Так Черчиллю удалось присоединиться к экспедиционному корпусу в Малаканде. Во время экспедиции он ежедневно отправлял репортаж из трехсот слов в индийскую газету «Пионер Аллахабада» и благодаря связям матери также публиковал хорошо оплачиваемые колонки в лондонской Daily Telegraph. Однако он не только писал. 16 сентября 1897 года его бригада подверглась нападению пуштунов, понеся тяжелые потери и едва избежав полной гибели в горных ущельях северо-западной пограничной зоны. Во время этой стычки младший лейтенант Черчилль с четырьмя другими офицерами и восемьюдесятью солдатами-сикхами далеко оторвался от основной колонны и был отрезан от нее в окрестностях неприятельской деревни. Офицерам было положено только личное оружие, но в этой ситуации Черчилль взял многозарядную винтовку Lee-Enfield, выпавшую из рук раненого сикха, и открыл шквальный огонь по пуштунам в надежде остановить их, несмотря на значительный численный перевес. Но у сикхов было другое мнение на этот счет, и они начали медленный отход, довольно быстро превратившийся в бегство. Обнаружив, что окружавшая его «армия» исчезает, Черчилль понял, что у него нет другого выхода, и также покинул поле боя на своем сером коне. Однако отметил, что «оставался до последнего».
Выше упоминалось о том, что книга «История Малакандского полевого корпуса», в которой Черчилль описывал пережитое в составе карательной экспедиции, стала сенсацией. Это в значительной степени подстегнуло его стремление попасть в следующую горячую точку – на границу между Египтом и Суданом. Его рапорты с просьбой направить его в Северную Африку к генералу Китченеру остались без внимания, поскольку старшие офицеры были неприятно поражены многочисленными дерзостями, которые Черчилль позволил себе в книге. Однако премьер-министр Солсбери счел «Историю Малакандского полевого корпуса» увлекательным чтением. Он пригласил Черчилля на Даунинг-стрит, 10, выразил ему свои восторги и спросил, чем может быть полезен. Черчилль тут же ответил, что хочет получить назначение в Египет, и Солсбери написал британскому поверенному в Каире. По счастью, в 21-м уланском полку имелась вакансия, а Китченер, которому служебные перемещения всяческих Уинстонов Черчиллей были абсолютно безразличны, не возражал. Молодой офицер направился в Каир с такой поспешностью, что даже забыл доложить командованию 4-го гусарского полка о своем переводе.
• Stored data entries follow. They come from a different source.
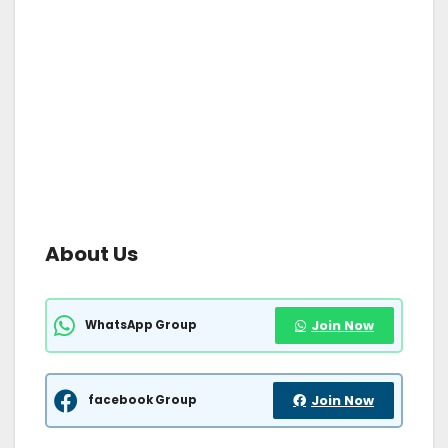
About Us
WhatsApp Group
Join Now
facebook Group
Join Now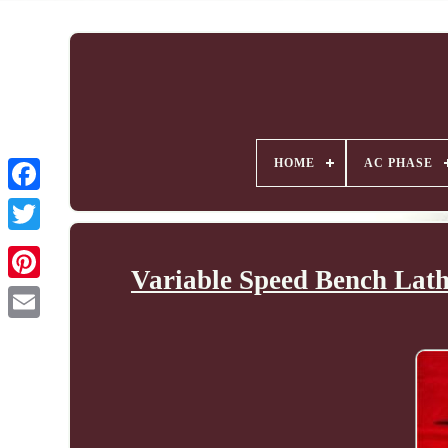
HOME
AC PHASE
Variable Speed Bench Lath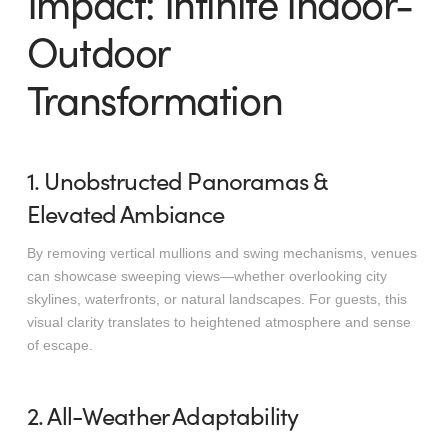
Impact: Infinite Indoor-
Outdoor
Transformation
1. Unobstructed Panoramas &
Elevated Ambiance
By removing vertical mullions and swing mechanisms, venues
can showcase sweeping views—whether overlooking city
skylines, waterfronts, or natural landscapes. For guests, this
visual clarity translates to heightened atmosphere and sense
of escape.
2. All-Weather Adaptability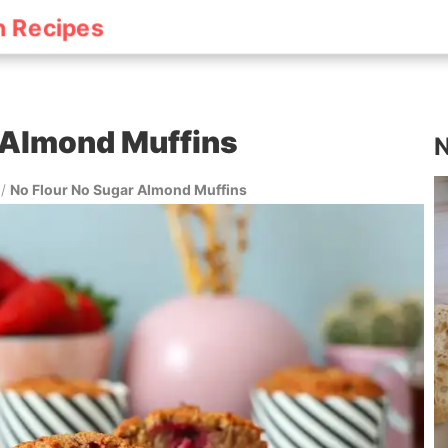
h Recipes
 Almond Muffins
N
/
No Flour No Sugar Almond Muffins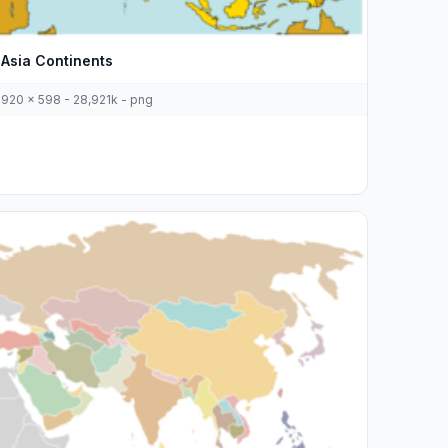
Asia Continents
920 x 598 - 28,921k - png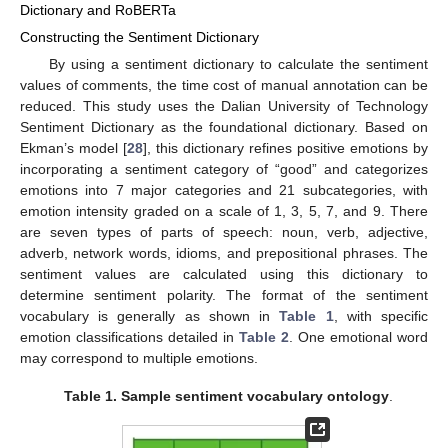
Dictionary and RoBERTa
Constructing the Sentiment Dictionary
By using a sentiment dictionary to calculate the sentiment
values of comments, the time cost of manual annotation can be
reduced. This study uses the Dalian University of Technology
Sentiment Dictionary as the foundational dictionary. Based on
Ekman’s model [
28
], this dictionary refines positive emotions by
incorporating a sentiment category of “good” and categorizes
emotions into 7 major categories and 21 subcategories, with
emotion intensity graded on a scale of 1, 3, 5, 7, and 9. There
are seven types of parts of speech: noun, verb, adjective,
adverb, network words, idioms, and prepositional phrases. The
sentiment values are calculated using this dictionary to
determine sentiment polarity. The format of the sentiment
vocabulary is generally as shown in
Table 1
, with specific
emotion classifications detailed in
Table 2
. One emotional word
may correspond to multiple emotions.
Table 1.
Sample sentiment vocabulary ontology
.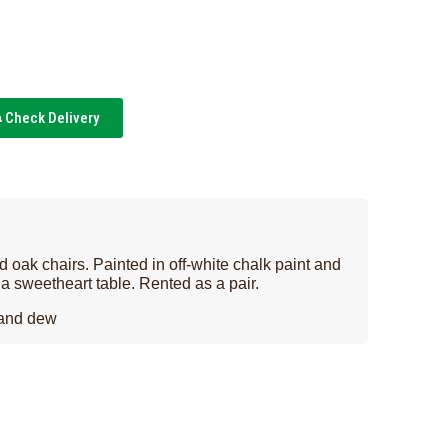
Check Delivery
 oak chairs. Painted in off-white chalk paint and
r a sweetheart table. Rented as a pair.
 and dew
Звездный час Черчилля в составе Нильской армии генерала Китченера наступил 2 сентября 1898 года, когда в трех милях от Хартума состоялось сражение при Омдурмане. Ранним утром сорок тысяч разъяренных мусульман атаковали англо-египетскую армию, насчитывавшую 27 000 человек. Значительному численному перевесу повстанцев бойцы Китченера противопоставили современные самозарядные винтовки, пулеметы и артиллерию. Стойко обороняясь, они уничтожали полчища атакующих, и к девяти часам утра, как раз до наступления нестерпимой жары, все было кончено. Как умелый и осторожный полководец, лорд Китченер захотел убедиться в том, что противник не сможет провести перегруппировку. Под конец сражения он приказал 21-му уланскому полку полностью зачистить поле боя от остатков вражеских сил. Полк насчитывал не более 300 всадников, и они набросились на разбегающихся повстанцев числом более 3000 человек. В таких случаях офицеры-кавалеристы обычно применяют сабли, но Черчилль выхватил маузер и лично уничтожил шестерых дервишей (чтобы быть более точным – троих «наверняка», двоих «возможно» и еще одного «маловероятно»).
Как и в стычке с пуштунами, он сражался на переднем крае, и в какой-то момент едва не оказался отрезанным от своих. Из 300 улан 21 был убит, а 49 ранены. Полк потерял половину своих лошадей. Такой ценой задача была выполнена. Враги потерпели полное поражение.
«Величайшие битвы в истории были выиграны благодаря превосходству силы воли, которая позволяла вырвать победу вопреки любым обстоятельствам и использовать для ее достижения малейшие возможности».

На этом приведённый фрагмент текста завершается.